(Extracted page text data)
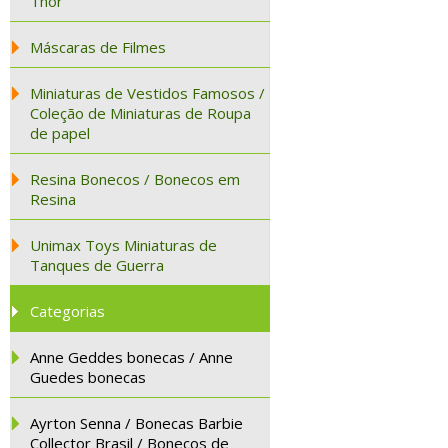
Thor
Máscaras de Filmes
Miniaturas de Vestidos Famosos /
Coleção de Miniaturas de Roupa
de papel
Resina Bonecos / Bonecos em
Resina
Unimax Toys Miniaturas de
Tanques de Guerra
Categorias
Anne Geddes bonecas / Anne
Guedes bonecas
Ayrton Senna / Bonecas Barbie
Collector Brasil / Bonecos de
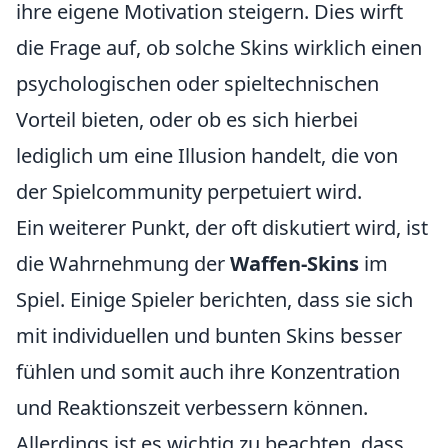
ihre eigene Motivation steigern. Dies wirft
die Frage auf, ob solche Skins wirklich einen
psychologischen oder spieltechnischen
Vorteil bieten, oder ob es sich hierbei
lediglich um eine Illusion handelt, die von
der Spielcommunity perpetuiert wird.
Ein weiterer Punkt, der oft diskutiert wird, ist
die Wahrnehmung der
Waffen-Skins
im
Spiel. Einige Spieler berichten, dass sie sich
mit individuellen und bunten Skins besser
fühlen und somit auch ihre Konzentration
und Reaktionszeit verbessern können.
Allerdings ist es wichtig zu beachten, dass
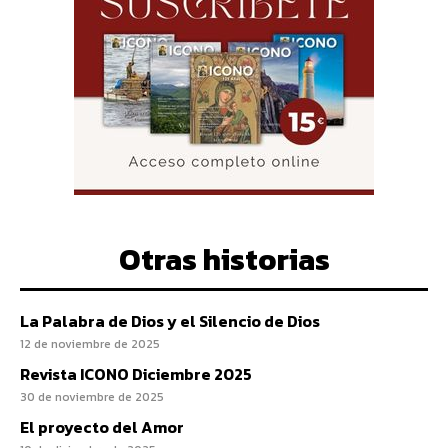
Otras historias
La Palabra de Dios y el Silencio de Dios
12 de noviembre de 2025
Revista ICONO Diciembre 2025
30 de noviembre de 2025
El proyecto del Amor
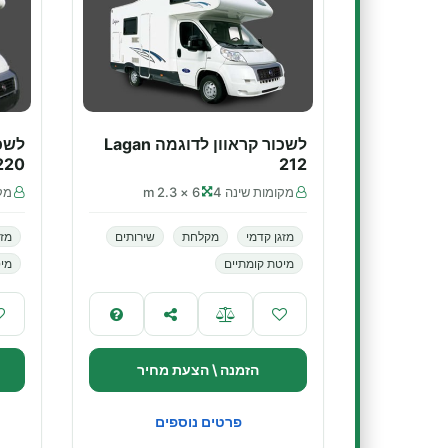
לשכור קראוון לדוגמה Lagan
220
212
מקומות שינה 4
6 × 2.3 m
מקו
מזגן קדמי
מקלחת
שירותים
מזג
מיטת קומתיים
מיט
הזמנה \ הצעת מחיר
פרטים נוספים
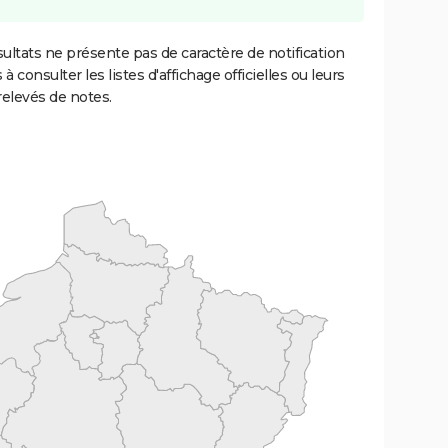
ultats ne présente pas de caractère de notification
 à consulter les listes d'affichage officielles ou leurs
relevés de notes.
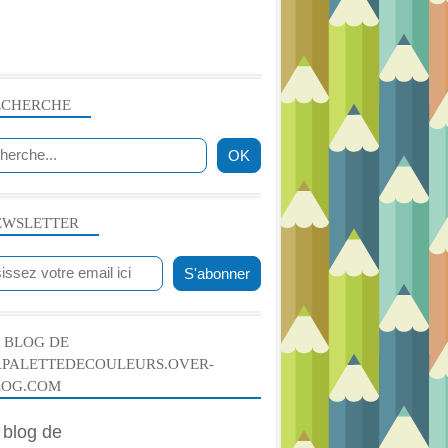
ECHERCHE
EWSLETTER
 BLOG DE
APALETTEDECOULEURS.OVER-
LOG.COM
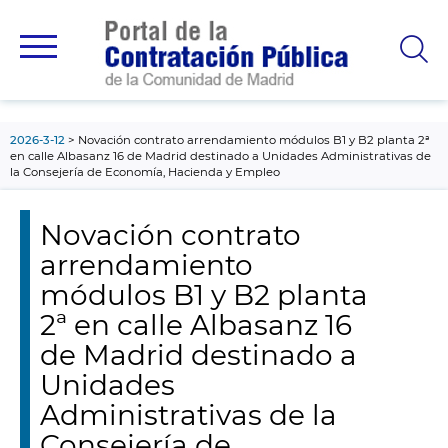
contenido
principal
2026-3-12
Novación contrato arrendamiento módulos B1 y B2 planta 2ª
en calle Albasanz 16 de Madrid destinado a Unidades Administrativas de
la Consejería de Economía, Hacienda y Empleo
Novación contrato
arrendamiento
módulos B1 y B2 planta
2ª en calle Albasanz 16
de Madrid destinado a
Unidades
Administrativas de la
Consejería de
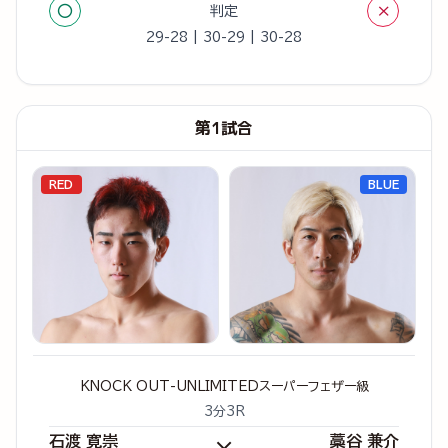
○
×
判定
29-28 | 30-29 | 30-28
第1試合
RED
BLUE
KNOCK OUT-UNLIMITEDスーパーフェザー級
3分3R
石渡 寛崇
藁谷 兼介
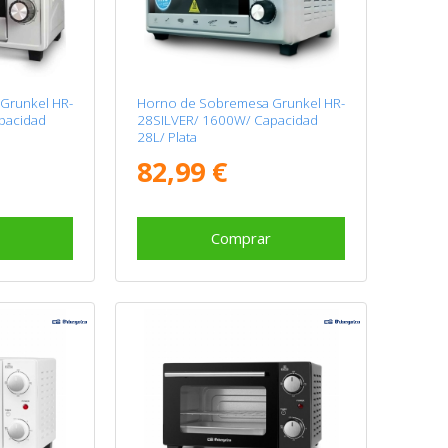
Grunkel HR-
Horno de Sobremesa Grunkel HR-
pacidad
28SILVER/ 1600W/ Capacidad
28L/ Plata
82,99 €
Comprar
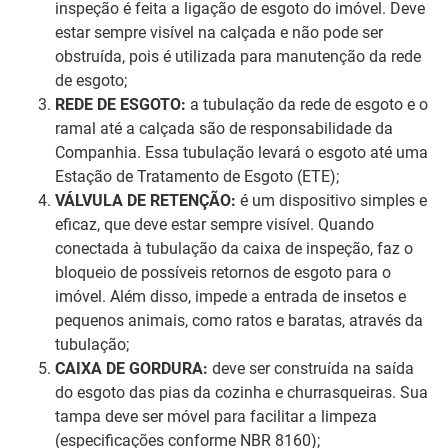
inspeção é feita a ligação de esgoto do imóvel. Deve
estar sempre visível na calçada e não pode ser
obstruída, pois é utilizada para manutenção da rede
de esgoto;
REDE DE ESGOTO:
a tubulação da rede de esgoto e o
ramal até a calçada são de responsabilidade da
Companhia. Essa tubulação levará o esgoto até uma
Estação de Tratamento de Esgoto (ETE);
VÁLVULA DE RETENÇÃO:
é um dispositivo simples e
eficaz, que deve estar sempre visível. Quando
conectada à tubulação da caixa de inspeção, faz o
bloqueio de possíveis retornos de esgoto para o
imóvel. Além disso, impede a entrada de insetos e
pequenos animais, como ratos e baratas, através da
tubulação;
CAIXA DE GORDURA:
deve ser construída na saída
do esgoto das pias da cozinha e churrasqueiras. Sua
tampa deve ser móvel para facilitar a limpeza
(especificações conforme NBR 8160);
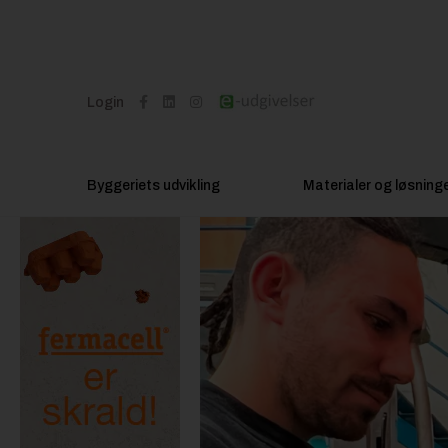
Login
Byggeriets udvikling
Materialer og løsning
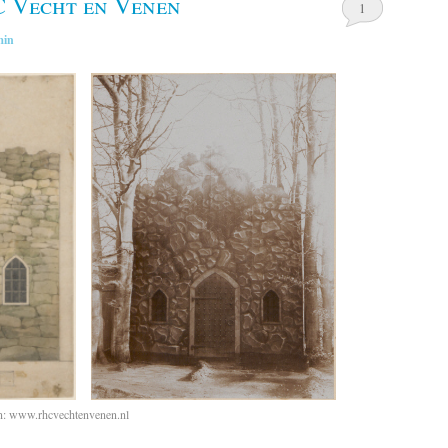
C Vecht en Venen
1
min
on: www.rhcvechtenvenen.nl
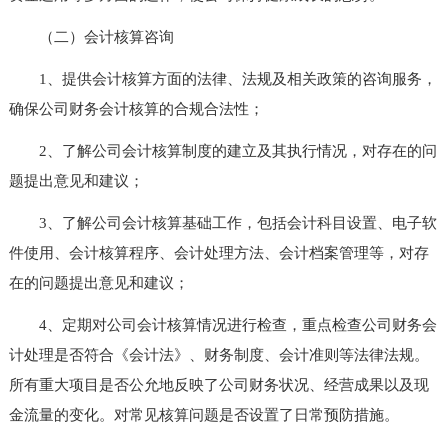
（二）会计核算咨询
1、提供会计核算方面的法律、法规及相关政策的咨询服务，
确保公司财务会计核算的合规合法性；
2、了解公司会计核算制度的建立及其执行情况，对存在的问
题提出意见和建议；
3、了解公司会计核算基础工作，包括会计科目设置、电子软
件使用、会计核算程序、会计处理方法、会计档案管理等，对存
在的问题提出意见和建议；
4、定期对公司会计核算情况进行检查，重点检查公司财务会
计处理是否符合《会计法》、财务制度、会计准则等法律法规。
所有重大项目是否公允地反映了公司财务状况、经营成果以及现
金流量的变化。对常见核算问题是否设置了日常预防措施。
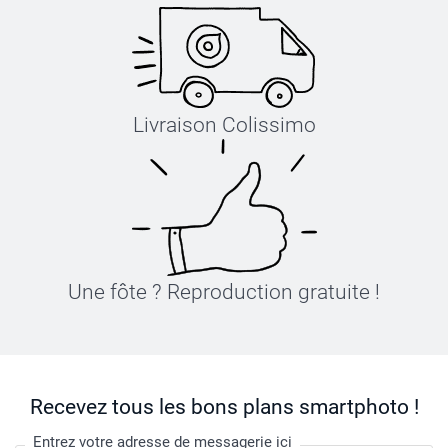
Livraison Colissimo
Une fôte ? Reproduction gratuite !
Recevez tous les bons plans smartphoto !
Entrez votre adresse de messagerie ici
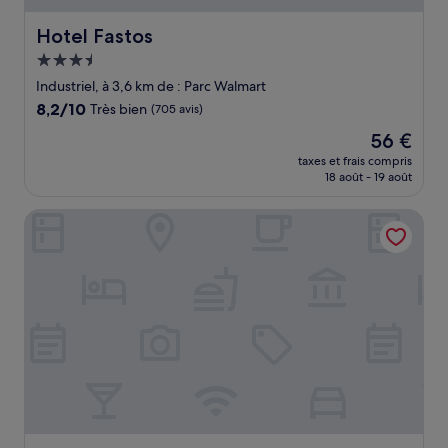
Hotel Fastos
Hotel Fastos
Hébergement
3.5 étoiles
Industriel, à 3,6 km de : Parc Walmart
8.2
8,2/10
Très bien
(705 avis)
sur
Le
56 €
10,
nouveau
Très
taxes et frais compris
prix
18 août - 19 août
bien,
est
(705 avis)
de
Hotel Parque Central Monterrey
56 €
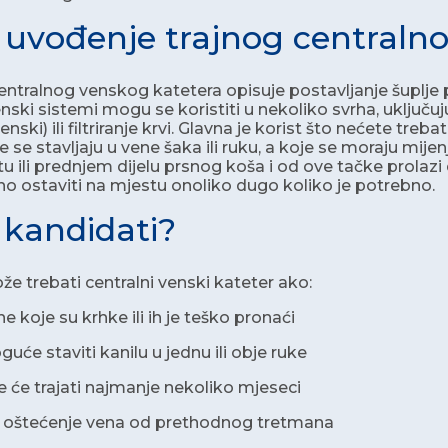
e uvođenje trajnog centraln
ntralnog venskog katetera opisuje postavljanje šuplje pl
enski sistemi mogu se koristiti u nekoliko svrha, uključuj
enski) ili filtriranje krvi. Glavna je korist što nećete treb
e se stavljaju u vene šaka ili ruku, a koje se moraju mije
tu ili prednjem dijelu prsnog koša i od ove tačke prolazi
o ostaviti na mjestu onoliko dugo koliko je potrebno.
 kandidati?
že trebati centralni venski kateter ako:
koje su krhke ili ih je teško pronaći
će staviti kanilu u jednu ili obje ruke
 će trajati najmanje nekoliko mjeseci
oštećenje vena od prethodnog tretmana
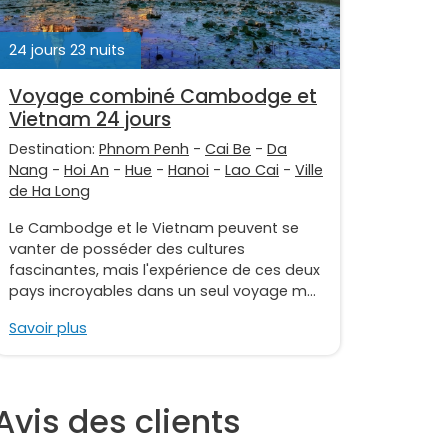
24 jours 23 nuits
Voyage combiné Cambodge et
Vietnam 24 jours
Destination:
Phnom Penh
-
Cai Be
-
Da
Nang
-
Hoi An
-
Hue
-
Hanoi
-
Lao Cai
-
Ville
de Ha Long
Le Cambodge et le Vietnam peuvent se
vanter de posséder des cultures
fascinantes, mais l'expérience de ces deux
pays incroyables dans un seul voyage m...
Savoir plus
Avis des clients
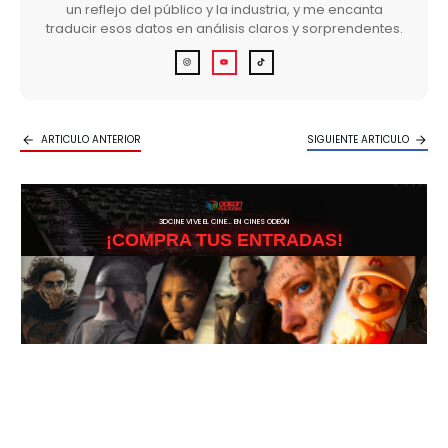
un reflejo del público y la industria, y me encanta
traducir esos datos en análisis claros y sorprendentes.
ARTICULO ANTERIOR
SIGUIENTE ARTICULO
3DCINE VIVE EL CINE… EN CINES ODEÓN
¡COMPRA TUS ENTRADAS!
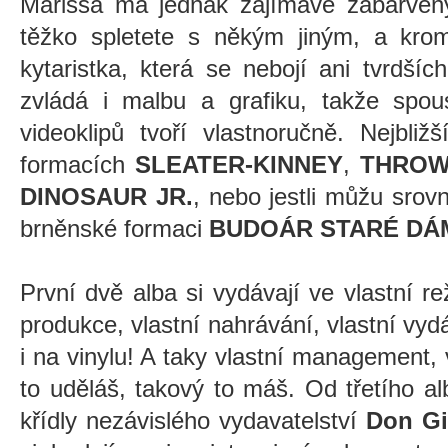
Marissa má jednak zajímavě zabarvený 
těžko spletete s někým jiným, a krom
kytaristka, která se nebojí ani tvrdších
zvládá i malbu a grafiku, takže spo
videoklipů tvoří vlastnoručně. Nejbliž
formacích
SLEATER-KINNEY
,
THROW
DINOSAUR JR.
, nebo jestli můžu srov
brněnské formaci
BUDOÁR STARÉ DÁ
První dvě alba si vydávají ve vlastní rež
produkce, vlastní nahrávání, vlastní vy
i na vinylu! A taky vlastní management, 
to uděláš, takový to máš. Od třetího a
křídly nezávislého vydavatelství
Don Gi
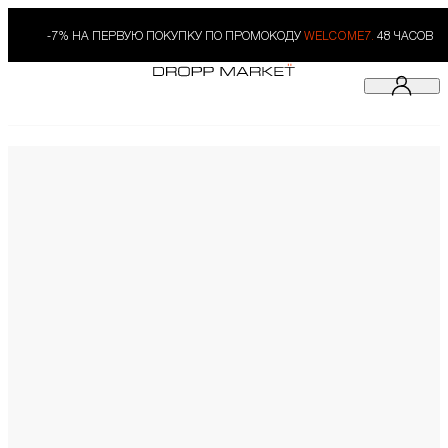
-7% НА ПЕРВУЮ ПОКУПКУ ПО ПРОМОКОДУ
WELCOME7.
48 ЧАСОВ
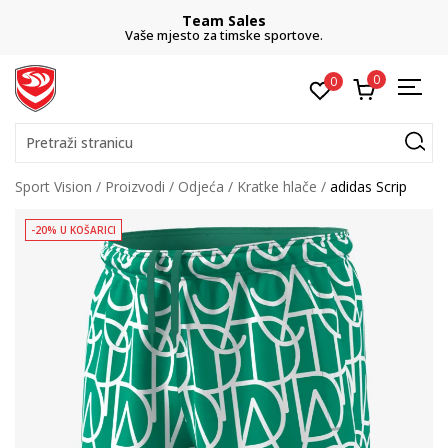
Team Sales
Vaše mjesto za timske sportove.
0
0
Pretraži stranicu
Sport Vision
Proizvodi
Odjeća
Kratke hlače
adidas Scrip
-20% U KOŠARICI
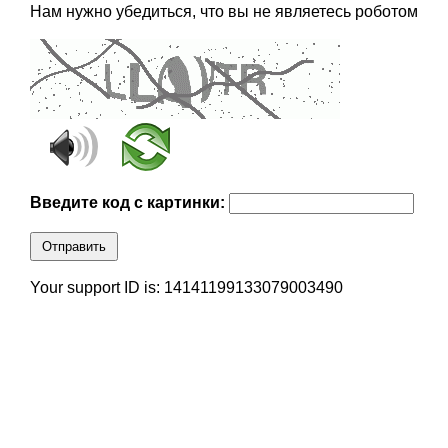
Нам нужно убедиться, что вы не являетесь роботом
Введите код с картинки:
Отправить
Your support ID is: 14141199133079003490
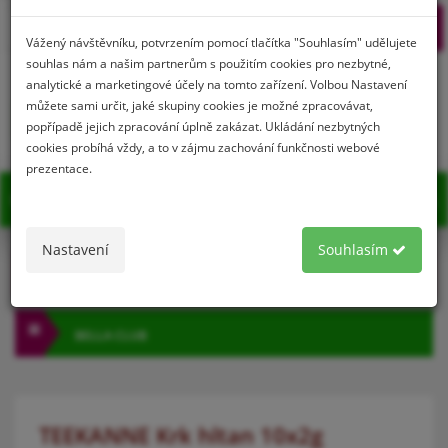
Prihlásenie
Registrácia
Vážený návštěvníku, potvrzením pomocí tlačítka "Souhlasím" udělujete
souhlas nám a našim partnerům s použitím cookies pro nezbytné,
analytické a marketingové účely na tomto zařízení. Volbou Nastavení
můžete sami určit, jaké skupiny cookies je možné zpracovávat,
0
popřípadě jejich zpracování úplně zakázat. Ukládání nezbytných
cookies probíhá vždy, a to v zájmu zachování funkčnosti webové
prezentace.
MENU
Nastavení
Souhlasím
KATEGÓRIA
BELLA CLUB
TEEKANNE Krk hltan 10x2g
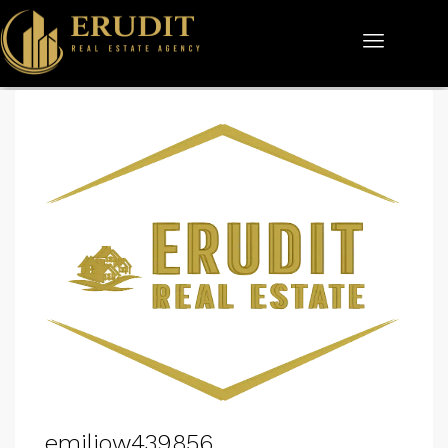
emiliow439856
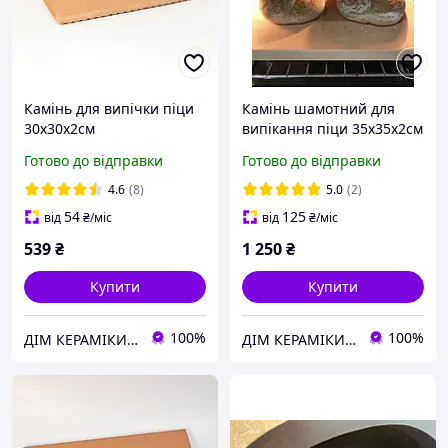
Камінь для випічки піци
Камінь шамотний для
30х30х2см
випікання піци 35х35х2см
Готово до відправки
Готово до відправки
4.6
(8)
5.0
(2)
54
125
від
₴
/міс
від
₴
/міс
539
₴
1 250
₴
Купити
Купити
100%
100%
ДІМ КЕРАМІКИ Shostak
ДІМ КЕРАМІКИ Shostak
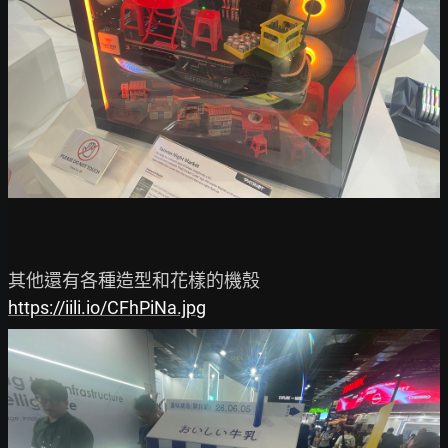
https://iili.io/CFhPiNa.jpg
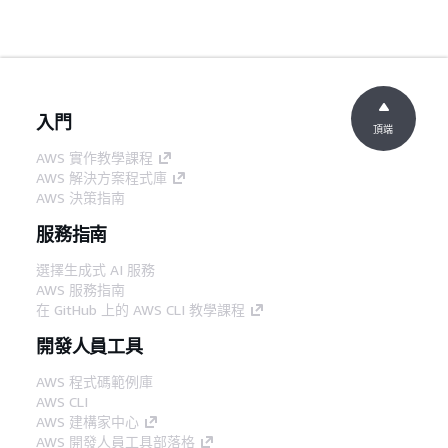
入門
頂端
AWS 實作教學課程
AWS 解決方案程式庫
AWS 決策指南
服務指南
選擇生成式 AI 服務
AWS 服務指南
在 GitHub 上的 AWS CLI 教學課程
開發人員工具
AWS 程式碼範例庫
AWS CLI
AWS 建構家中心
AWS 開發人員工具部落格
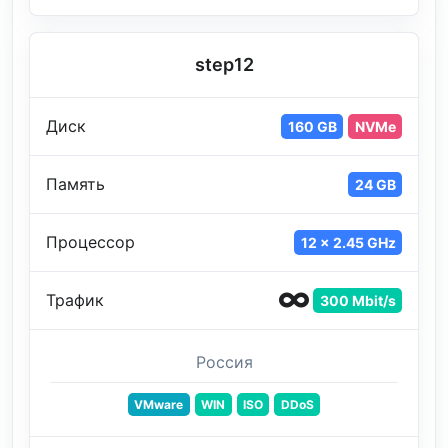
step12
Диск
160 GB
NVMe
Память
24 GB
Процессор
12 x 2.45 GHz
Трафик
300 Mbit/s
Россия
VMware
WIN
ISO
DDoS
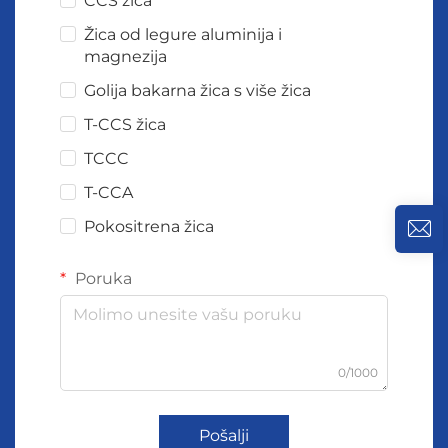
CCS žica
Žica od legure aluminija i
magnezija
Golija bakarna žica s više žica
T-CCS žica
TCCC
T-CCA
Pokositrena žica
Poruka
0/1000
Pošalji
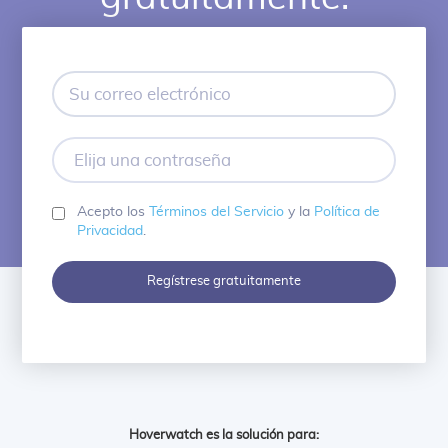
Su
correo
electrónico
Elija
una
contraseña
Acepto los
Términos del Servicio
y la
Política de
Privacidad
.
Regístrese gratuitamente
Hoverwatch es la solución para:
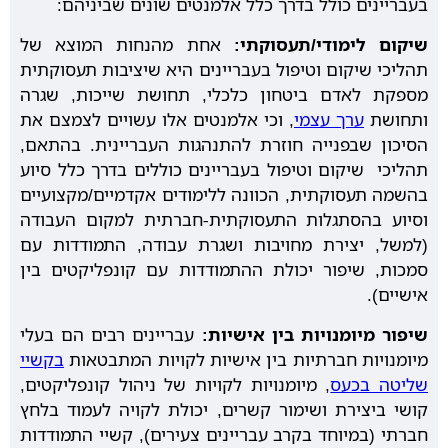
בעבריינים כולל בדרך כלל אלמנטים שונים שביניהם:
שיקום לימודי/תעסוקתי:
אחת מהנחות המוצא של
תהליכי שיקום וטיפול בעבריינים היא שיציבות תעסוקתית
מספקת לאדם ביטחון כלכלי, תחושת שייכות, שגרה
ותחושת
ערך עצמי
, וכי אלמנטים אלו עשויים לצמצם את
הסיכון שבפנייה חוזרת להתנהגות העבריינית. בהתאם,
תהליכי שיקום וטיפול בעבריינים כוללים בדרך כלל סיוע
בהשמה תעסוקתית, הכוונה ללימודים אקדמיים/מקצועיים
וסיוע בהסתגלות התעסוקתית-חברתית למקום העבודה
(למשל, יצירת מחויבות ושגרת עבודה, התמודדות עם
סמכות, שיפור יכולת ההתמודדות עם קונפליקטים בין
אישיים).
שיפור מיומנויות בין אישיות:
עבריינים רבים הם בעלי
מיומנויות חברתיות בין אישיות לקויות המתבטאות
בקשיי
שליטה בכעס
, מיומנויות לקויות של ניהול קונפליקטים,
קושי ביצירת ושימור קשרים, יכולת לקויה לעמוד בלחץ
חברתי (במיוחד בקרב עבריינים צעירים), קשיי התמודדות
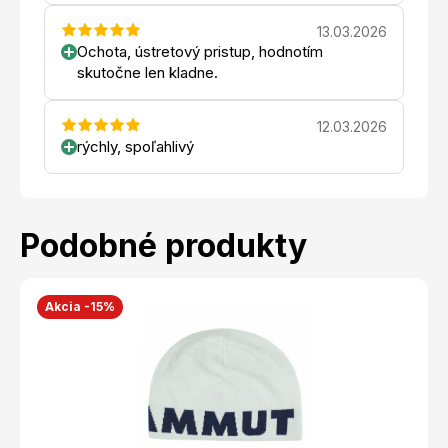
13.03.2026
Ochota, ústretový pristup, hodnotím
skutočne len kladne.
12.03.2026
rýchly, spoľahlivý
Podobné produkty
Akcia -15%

### Try it
Please report the number of lines in the data that include "מיומנויות", with no other words.

### Completed exercise
3